Gold and silver climbed to six-month highs Thursday, as the Federal Reserve's announced round of bond buying sparked a retreat in the U.S. dollar and in demand for a hedge against potential inflation down the line.
The U.S. central bank said that it would buy $40 billion of mortgage-backed securities each month and that it could extend those purchases if the U.S. labor market doesn't improve. The Fed also said it would extend its program known as Operation Twist, under which it sells short-term bonds and buys longer-term bonds in an effort to lower borrowing rates.
Gold and other precious metals can gain from easy-money policies similar to the ones announced Thursday as investors seek a hedge against the inflation that can result. Such policies by the Federal Reserve also can take a bite out of the dollar, drumming up demand for dollar-denominated gold.
Gold for September delivery gained $38.50, or 2.2%, to settle at $1,769.10 a troy ounce on the Comex division of the New York Mercantile Exchange, the highest settlement since Feb. 28. The most actively traded contract, for December delivery, rose $38.40, or 2.2%, to settle at $1,772.10.
The September silver contract rose 4.5% to settle at $34.716 a troy ounce, the highest since March 1.
The Fed also extended its outlook for low interest rates to mid-2015, from its previous outlook of late 2014. Low rates can send investors looking for higher yields into precious metals.
Trading in gold was halted by Comex operator CME Group Inc. (CME) twice Thursday as volume spiked before and after the release of the release of the Fed's statement. A CME spokesman said the exchange halted trading for less than a minute at 12:14:47 p.m. EDT, and again at 12:31:20 p.m.
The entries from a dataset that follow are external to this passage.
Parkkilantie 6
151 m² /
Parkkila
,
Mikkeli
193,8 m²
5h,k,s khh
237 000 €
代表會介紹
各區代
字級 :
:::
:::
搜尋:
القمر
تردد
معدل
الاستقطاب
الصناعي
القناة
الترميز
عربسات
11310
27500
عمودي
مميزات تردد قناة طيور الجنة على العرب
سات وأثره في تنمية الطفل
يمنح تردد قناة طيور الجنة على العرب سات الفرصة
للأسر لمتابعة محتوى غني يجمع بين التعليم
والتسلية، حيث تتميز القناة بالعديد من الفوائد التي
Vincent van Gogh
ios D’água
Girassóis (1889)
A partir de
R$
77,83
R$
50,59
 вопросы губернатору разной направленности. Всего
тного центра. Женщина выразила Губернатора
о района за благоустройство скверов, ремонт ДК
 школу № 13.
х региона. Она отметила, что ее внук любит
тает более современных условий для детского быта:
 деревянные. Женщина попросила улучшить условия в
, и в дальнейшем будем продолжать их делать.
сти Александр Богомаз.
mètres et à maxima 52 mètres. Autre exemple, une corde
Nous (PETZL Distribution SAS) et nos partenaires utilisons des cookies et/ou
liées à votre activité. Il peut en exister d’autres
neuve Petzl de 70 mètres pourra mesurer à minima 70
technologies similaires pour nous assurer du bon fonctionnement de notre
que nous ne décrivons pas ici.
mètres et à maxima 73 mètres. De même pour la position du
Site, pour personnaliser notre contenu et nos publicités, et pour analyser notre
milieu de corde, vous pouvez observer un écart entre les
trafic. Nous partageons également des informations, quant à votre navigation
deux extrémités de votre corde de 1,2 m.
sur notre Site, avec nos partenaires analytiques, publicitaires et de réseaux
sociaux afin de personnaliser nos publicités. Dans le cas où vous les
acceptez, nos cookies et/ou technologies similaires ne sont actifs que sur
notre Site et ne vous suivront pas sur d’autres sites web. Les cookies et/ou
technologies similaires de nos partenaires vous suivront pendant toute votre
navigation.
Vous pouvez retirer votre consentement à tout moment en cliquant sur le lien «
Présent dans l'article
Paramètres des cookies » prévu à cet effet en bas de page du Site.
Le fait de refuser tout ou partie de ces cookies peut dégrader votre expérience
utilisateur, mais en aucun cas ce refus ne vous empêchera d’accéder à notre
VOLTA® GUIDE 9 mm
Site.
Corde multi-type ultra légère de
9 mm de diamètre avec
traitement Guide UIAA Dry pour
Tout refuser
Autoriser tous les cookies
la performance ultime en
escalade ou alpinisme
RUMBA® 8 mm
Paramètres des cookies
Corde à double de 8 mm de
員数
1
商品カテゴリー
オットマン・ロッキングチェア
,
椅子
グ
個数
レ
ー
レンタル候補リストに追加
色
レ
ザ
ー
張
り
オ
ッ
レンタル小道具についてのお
EDT.
The exchange uses such trading halts to prevent excessive price volatility.
The Fed's action was widely expected after Chairman Ben Bernanke and other officials hinted at the central bank's willingness to act should economic growth in the U.S. weaken. Gold futures gained 9% between Aug. 2 and Wednesday's close.
Even after those gains, "I think that you had a lot of people sitting on the sidelines just wanting to make sure there wasn't a surprise here" on Thursday, said Matt Zeman, head of trading with Kingsview Financial.
The day's gains could spark another leg higher in gold in the weeks ahead, said Adam Klopfenstein, a senior market strategist with Archer Financial Services.
Gold spent much of this summer in sideways trading, as investors worried about the global economy preferred the U.S. dollar at the expense of precious metals. That sparked some talk that gold's 11-year bull run could be set to stumble, and speculators grew cautious toward the metal.
After the Fed's announcements, "I think we're going to see a lot of the [gold] skeptics throwing in the towel," Mr. Klopfenstein said, adding that some of those traders were closing out bets on lower prices Thursday. "Gold is having an impressive run."
On top of the Fed news, platinum gained an additional price boost as labor unrest continued in South Africa four weeks after violence erupted at a mine owned by Lonmin PLC.
Platinum mine workers called Thursday for a nationwide strike across the sector to begin Sunday. South Africa produces 75% of the world's platinum, according to chemicals and precious metals company Johnson Matthey.
Platinum for October delivery settled up 1.8% at $1,679.50 a troy ounce.
Demand for physical platinum could exceed supply next year, said TD Securities, which forecast that prices would rise above $1,825 a troy ounce in the second quarter of 2013.